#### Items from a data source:
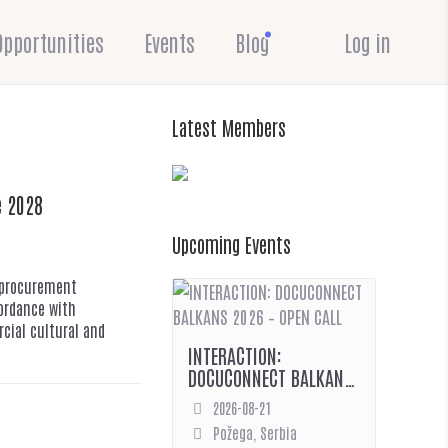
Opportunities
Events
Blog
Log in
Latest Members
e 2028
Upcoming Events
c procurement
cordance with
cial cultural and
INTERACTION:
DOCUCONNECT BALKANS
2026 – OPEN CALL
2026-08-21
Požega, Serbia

==

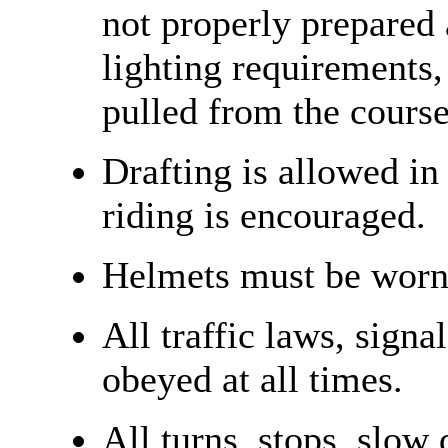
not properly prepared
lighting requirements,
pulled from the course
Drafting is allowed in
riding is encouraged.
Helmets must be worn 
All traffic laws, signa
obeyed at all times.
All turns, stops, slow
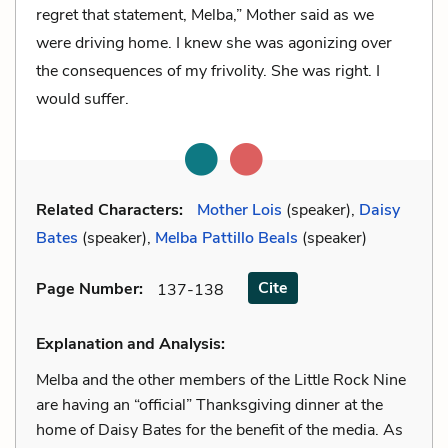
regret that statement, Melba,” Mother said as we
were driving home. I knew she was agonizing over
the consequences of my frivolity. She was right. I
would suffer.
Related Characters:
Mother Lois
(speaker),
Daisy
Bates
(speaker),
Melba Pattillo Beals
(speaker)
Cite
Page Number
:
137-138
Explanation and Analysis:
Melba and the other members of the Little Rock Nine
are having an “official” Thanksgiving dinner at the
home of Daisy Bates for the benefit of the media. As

#### WHAT YOU SHOULD DO:
Every line above that includes the string "Mother" needs to be copied.

#### ANSWER SECTION:
regret that statement, Melba,” Mother said as we
Mother Lois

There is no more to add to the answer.